While export credit guarantees boost the coffers of richer countries’ Export Credit Agencies, they often weigh on developing country treasuries who must repay the debts. Borrowing for productive investments that promote sustainable and equitable development can be an important strategy for developing countries; however, copious anecdotal evidence provided by case studies reveals that all too often financial transactions guaranteed by ECAs have had damaging impacts on development, the environment and/or contributed to severe human rights violations. Requiring that taxpayers in poor countries repay loans, with seriously contested legitimacy, not only diverts much needed resources away from investing in social services and productive development projects, but it also places these debt repayments in a legally and morally grey zone.
Creative accounting: How donors divert development aid to boost their exports to poor countries,
ECAs also use up precious aid, as the latter is used to subsidise exports of rich country companies. When creditor governments decide to cancel developing country debts, they use aid budgets to pay back any outstanding debts of the country to their national ECA. In practice, this means that aid money from development ministries is transferred to trade and finance ministries and agencies of the creditor country instead of being channelled as new and fresh resources for poverty eradication in developing countries.

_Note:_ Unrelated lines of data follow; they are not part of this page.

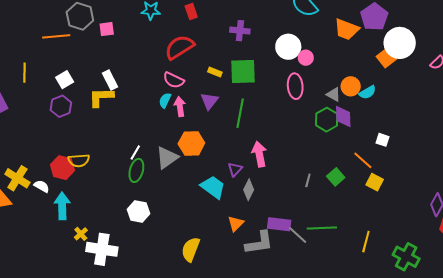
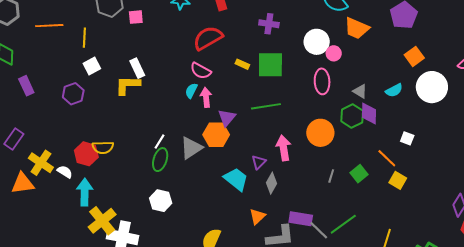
orange trapezoid: (347, 29) -> (357, 28), moved
orange line: (56, 36) -> (49, 26), moved
white circle: (400, 43) -> (432, 87), moved
yellow line: (24, 73) -> (84, 38), moved
orange circle: (351, 86) -> (320, 133), moved, size x1.4
purple triangle: (209, 101) -> (227, 118), moved
purple hexagon: (61, 106) -> (73, 94), moved
green line: (240, 113) -> (266, 106), turned 68
green line: (322, 228) -> (343, 224), turned -36
yellow cross: (81, 234) -> (102, 221), size x2.0

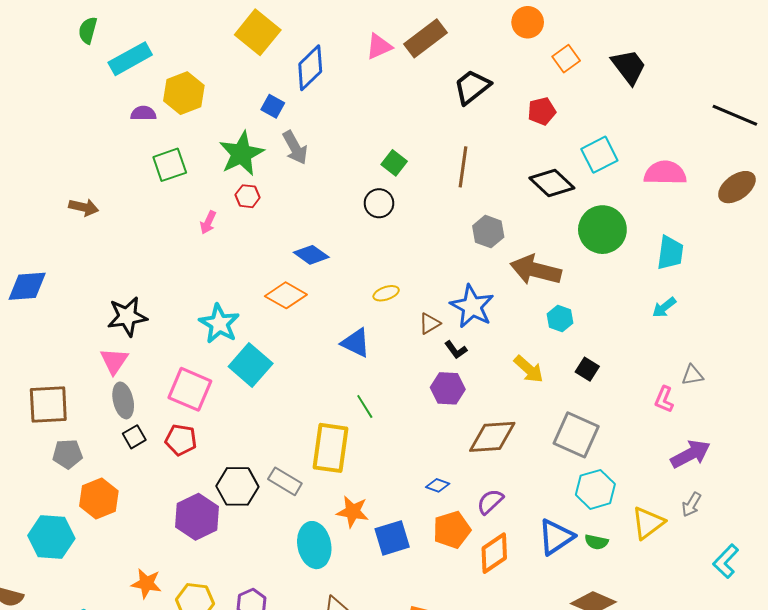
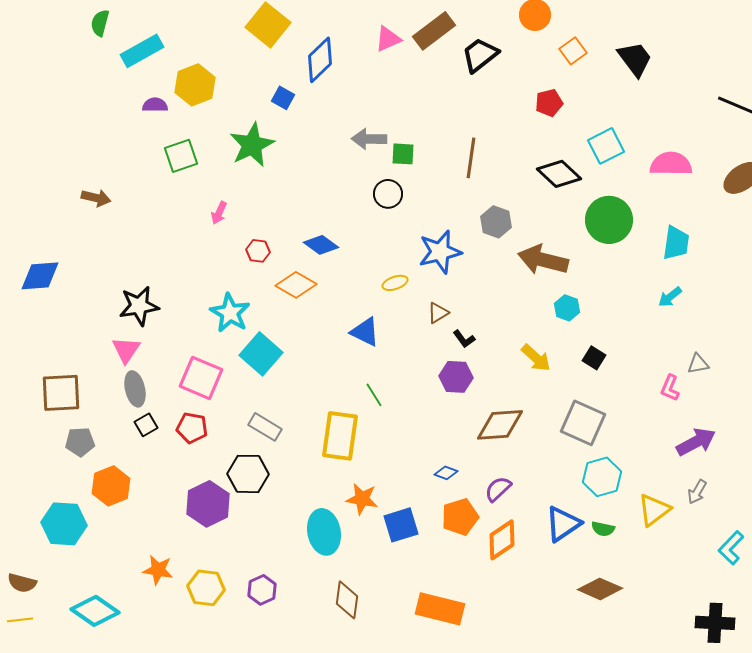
black trapezoid: (472, 87) -> (480, 55), moved
gray arrow: (295, 148) -> (369, 139), moved, turned 120
green square: (394, 163) -> (403, 154), turned -35
red hexagon: (248, 196) -> (258, 251), moved
blue star: (472, 306) -> (440, 252), moved, turned 30
gray rectangle: (285, 481) -> (265, 427), moved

Eurodad research shows that 85 percent of the debts cancelled from 2005 to 2009 were debts resulting from export credit guarantees. As a result, massive amounts of aid resources were transferred from aid budgets to the coffers of Export Credit Agencies, draining much-needed resources for poverty eradication.
As export credit guarantees increase after the crisis, so does developing country debt
Over the last decade, export credit guarantees for buyers in developing countries were relatively stable. However, in 2008 guarantees for exports to these countries almost tripled compared to pre-crisis levels.
It is too early to know how the sudden jump in export credit guarantees for exports to developing countries will impact on sovereign debt levels. Nevertheless, the global crisis has taught us that it is never too early for crisis prevention; mitigation is less harmful and more efficient than crisis adaption and reparation. An overly cautious approach to export credit guarantees now could probably save problems in the future.